Data for this task START

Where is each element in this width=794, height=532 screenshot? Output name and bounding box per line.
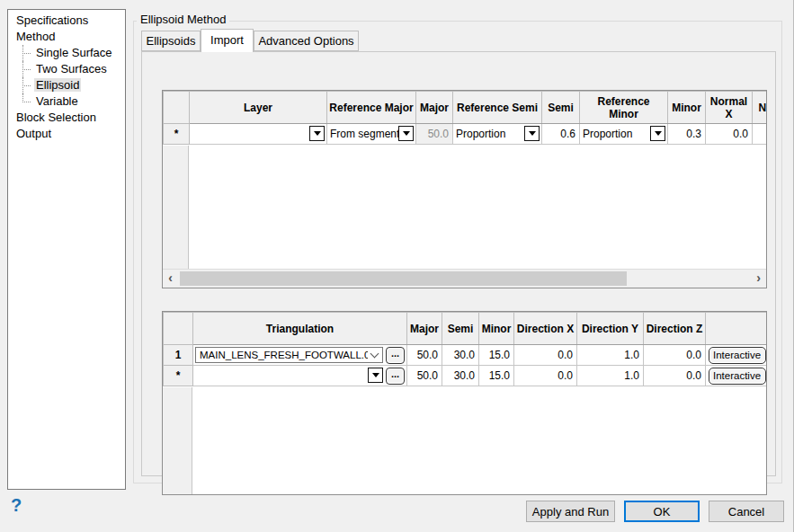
column-header-major: Major	[416, 92, 453, 124]
column-header-reference-minor: Reference Minor	[580, 92, 668, 124]
triangulation-dropdown-icon[interactable]	[368, 368, 383, 383]
cancel-button[interactable]: Cancel	[709, 501, 784, 522]
column-header-minor: Minor	[479, 313, 514, 345]
ok-button[interactable]: OK	[624, 501, 700, 522]
browse-button[interactable]: ...	[386, 347, 405, 364]
minor-cell[interactable]: 15.0	[479, 345, 514, 366]
column-header-corner	[164, 313, 193, 345]
row-header-new: *	[164, 366, 193, 386]
import-tab-page: Layer Reference Major Major Reference Se…	[141, 51, 776, 476]
column-header-semi: Semi	[542, 92, 580, 124]
reference-minor-dropdown-icon[interactable]	[650, 126, 665, 141]
scrollbar-thumb[interactable]	[180, 271, 627, 286]
column-header-normal-y-clipped: No	[753, 92, 768, 124]
tab-advanced-options[interactable]: Advanced Options	[254, 31, 359, 51]
reference-major-dropdown-icon[interactable]	[398, 126, 414, 141]
tree-item-specifications[interactable]: Specifications	[8, 13, 125, 29]
help-icon[interactable]: ?	[11, 495, 22, 516]
column-header-corner	[164, 92, 190, 124]
reference-semi-dropdown-icon[interactable]	[524, 126, 540, 141]
row-header-new: *	[164, 124, 190, 145]
scroll-left-icon[interactable]: ‹	[163, 270, 178, 288]
semi-cell[interactable]: 30.0	[442, 366, 479, 386]
semi-cell[interactable]: 30.0	[442, 345, 479, 366]
new-row: * ... 50.0 30.0 15.0 0.0 1.0 0.0	[164, 366, 768, 386]
tree-item-two-surfaces[interactable]: Two Surfaces	[8, 61, 125, 77]
major-cell[interactable]: 50.0	[407, 366, 442, 386]
column-header-layer: Layer	[190, 92, 327, 124]
layer-dropdown-icon[interactable]	[309, 126, 325, 141]
action-cell: Interactive	[706, 366, 768, 386]
horizontal-scrollbar[interactable]: ‹ ›	[163, 269, 766, 288]
apply-and-run-button[interactable]: Apply and Run	[526, 501, 615, 522]
column-header-reference-major: Reference Major	[327, 92, 416, 124]
triangulation-grid: Triangulation Major Semi Minor Direction…	[162, 311, 767, 495]
ellipsoid-method-groupbox: Ellipsoid Method Ellipsoids Import Advan…	[133, 21, 782, 483]
reference-major-cell[interactable]: From segment	[327, 124, 416, 145]
reference-semi-cell[interactable]: Proportion	[453, 124, 542, 145]
ellipsoid-method-dialog: Specifications Method Single Surface Two…	[0, 0, 794, 532]
specifications-tree: Specifications Method Single Surface Two…	[7, 9, 126, 490]
tree-item-variable[interactable]: Variable	[8, 93, 125, 110]
column-header-triangulation: Triangulation	[193, 313, 407, 345]
browse-button[interactable]: ...	[386, 368, 405, 385]
tree-item-ellipsoid[interactable]: Ellipsoid	[8, 77, 125, 93]
major-cell[interactable]: 50.0	[407, 345, 442, 366]
normal-x-cell[interactable]: 0.0	[706, 124, 753, 145]
segment-import-grid: Layer Reference Major Major Reference Se…	[162, 90, 767, 288]
direction-y-cell[interactable]: 1.0	[577, 366, 644, 386]
column-header-minor: Minor	[668, 92, 706, 124]
row-header-stub	[163, 387, 192, 494]
column-header-direction-z: Direction Z	[644, 313, 706, 345]
column-header-major: Major	[407, 313, 442, 345]
row-header-stub	[163, 146, 189, 269]
interactive-button[interactable]: Interactive	[709, 347, 766, 364]
column-header-direction-y: Direction Y	[577, 313, 644, 345]
new-row: * From segment 50.0 Proportion	[164, 124, 768, 145]
column-header-reference-semi: Reference Semi	[453, 92, 542, 124]
direction-z-cell[interactable]: 0.0	[644, 366, 706, 386]
tab-import[interactable]: Import	[201, 29, 254, 52]
tree-item-block-selection[interactable]: Block Selection	[8, 110, 125, 126]
chevron-down-icon	[370, 350, 379, 359]
column-header-direction-x: Direction X	[514, 313, 577, 345]
minor-cell[interactable]: 0.3	[668, 124, 706, 145]
tree-item-method[interactable]: Method	[8, 29, 125, 45]
action-cell: Interactive	[706, 345, 768, 366]
scroll-right-icon[interactable]: ›	[751, 270, 766, 288]
row-header-1: 1	[164, 345, 193, 366]
minor-cell[interactable]: 15.0	[479, 366, 514, 386]
triangulation-cell: MAIN_LENS_FRESH_FOOTWALL.00t ...	[193, 345, 407, 366]
triangulation-combobox[interactable]: MAIN_LENS_FRESH_FOOTWALL.00t	[195, 347, 383, 363]
table-row: 1 MAIN_LENS_FRESH_FOOTWALL.00t ... 50.0 …	[164, 345, 768, 366]
layer-cell[interactable]	[190, 124, 327, 145]
tab-ellipsoids[interactable]: Ellipsoids	[141, 31, 201, 51]
groupbox-title: Ellipsoid Method	[137, 13, 229, 26]
reference-minor-cell[interactable]: Proportion	[580, 124, 668, 145]
direction-x-cell[interactable]: 0.0	[514, 366, 577, 386]
tree-item-single-surface[interactable]: Single Surface	[8, 45, 125, 61]
direction-y-cell[interactable]: 1.0	[577, 345, 644, 366]
column-header-normal-x: Normal X	[706, 92, 753, 124]
column-header-semi: Semi	[442, 313, 479, 345]
column-header-action	[706, 313, 768, 345]
triangulation-cell: ...	[193, 366, 407, 386]
semi-cell[interactable]: 0.6	[542, 124, 580, 145]
major-cell: 50.0	[416, 124, 453, 145]
normal-y-cell-clipped[interactable]	[753, 124, 768, 145]
tree-item-output[interactable]: Output	[8, 126, 125, 142]
interactive-button[interactable]: Interactive	[709, 368, 766, 385]
direction-x-cell[interactable]: 0.0	[514, 345, 577, 366]
direction-z-cell[interactable]: 0.0	[644, 345, 706, 366]
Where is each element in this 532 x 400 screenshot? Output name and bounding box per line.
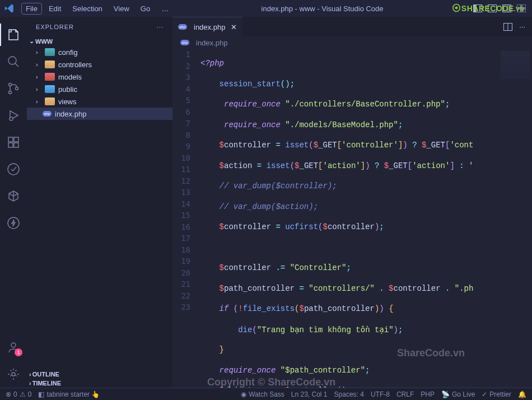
golive-status[interactable]: 📡Go Live [441,390,475,398]
prettier-status[interactable]: ✓Prettier [482,390,511,398]
search-icon[interactable] [0,48,27,75]
svg-point-22 [12,373,15,376]
folder-controllers[interactable]: › controllers [27,58,172,71]
folder-icon [45,73,55,81]
chevron-down-icon: ⌄ [29,38,34,45]
chevron-right-icon: › [36,73,45,80]
svg-point-14 [10,117,13,120]
chevron-right-icon: › [29,371,31,378]
check-icon: ✓ [482,390,487,398]
svg-point-11 [9,83,12,86]
svg-rect-18 [14,137,18,142]
sharecode-watermark-logo: ⦿SHARECODE.VN [452,3,524,13]
folder-root[interactable]: ⌄ WWW [27,36,172,46]
explorer-icon[interactable] [0,21,27,48]
svg-point-12 [9,91,12,94]
sidebar: EXPLORER ··· ⌄ WWW › config › controller… [27,17,172,388]
vscode-logo-icon [4,3,15,13]
svg-point-13 [16,87,18,90]
chevron-right-icon: › [36,86,45,92]
split-editor-icon[interactable] [503,23,512,31]
watch-sass-status[interactable]: ◉Watch Sass [241,390,284,398]
indentation-status[interactable]: Spaces: 4 [334,390,364,398]
tab-index-php[interactable]: php index.php ✕ [172,17,242,36]
code-content[interactable]: <?php session_start(); require_once "./c… [200,49,498,388]
line-numbers: 1234567891011121314151617181920212223 [172,49,200,388]
activity-bar: 1 [0,17,27,388]
php-file-icon: php [43,111,52,117]
cursor-position[interactable]: Ln 23, Col 1 [291,390,328,398]
svg-point-19 [8,164,19,175]
svg-rect-17 [14,143,18,147]
explorer-header: EXPLORER ··· [27,17,172,36]
folder-views[interactable]: › views [27,95,172,108]
folder-config[interactable]: › config [27,46,172,58]
menu-view[interactable]: View [109,3,134,15]
explorer-more-icon[interactable]: ··· [157,24,164,30]
chevron-right-icon: › [36,49,45,55]
source-control-icon[interactable] [0,75,27,102]
more-actions-icon[interactable]: ··· [519,22,525,31]
notifications-icon[interactable]: 🔔 [518,390,526,398]
menu-more[interactable]: … [157,3,173,15]
svg-point-20 [8,217,19,229]
folder-models[interactable]: › models [27,71,172,83]
encoding-status[interactable]: UTF-8 [371,390,390,398]
window-title: index.php - www - Visual Studio Code [175,4,469,13]
todo-icon[interactable] [0,156,27,183]
extensions-icon[interactable] [0,129,27,156]
cube-icon[interactable] [0,183,27,210]
account-icon[interactable]: 1 [0,334,27,361]
folder-icon [45,61,55,68]
svg-point-21 [11,343,16,347]
chevron-right-icon: › [36,98,45,105]
tabnine-icon: ◧ [38,390,44,398]
minimap[interactable] [498,49,532,388]
menu-file[interactable]: File [21,3,42,15]
tabnine-status[interactable]: ◧ tabnine starter 👆 [38,390,100,398]
broadcast-icon: 📡 [441,390,450,398]
svg-line-10 [15,63,18,67]
folder-icon [45,48,55,56]
account-badge: 1 [15,348,22,356]
folder-icon [45,85,55,93]
svg-rect-15 [8,137,13,142]
status-bar: ⊗0 ⚠0 ◧ tabnine starter 👆 ◉Watch Sass Ln… [0,388,532,400]
menu-go[interactable]: Go [136,3,155,15]
svg-rect-16 [8,143,13,147]
menu-selection[interactable]: Selection [68,3,106,15]
file-index-php[interactable]: php index.php [27,108,172,120]
language-status[interactable]: PHP [421,390,435,398]
tabs-bar: php index.php ✕ ··· [172,17,532,36]
folder-icon [45,97,55,105]
timeline-section[interactable]: › TIMELINE [27,379,172,388]
settings-gear-icon[interactable] [0,361,27,388]
thunder-icon[interactable] [0,210,27,236]
problems-status[interactable]: ⊗0 ⚠0 [6,390,31,398]
chevron-right-icon: › [36,61,45,68]
php-file-icon: php [178,24,187,30]
warning-icon: ⚠ [20,390,26,398]
code-editor[interactable]: 1234567891011121314151617181920212223 <?… [172,49,532,388]
breadcrumb[interactable]: php index.php [172,36,532,49]
minimap-viewport [501,51,530,79]
folder-public[interactable]: › public [27,83,172,95]
svg-point-9 [8,57,16,64]
close-icon[interactable]: ✕ [231,23,237,31]
eye-icon: ◉ [241,390,246,398]
titlebar: File Edit Selection View Go … index.php … [0,0,532,17]
chevron-right-icon: › [29,380,31,387]
php-file-icon: php [180,40,189,45]
eol-status[interactable]: CRLF [396,390,414,398]
menu-edit[interactable]: Edit [44,3,66,15]
run-debug-icon[interactable] [0,102,27,129]
editor-area: php index.php ✕ ··· php index.php 123456… [172,17,532,388]
outline-section[interactable]: › OUTLINE [27,370,172,379]
error-icon: ⊗ [6,390,11,398]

Data for this task END

Problem to solve |
Each line of the material above that contains the string "Single" adds one to the count; report the final count only.

Exercise answer |
3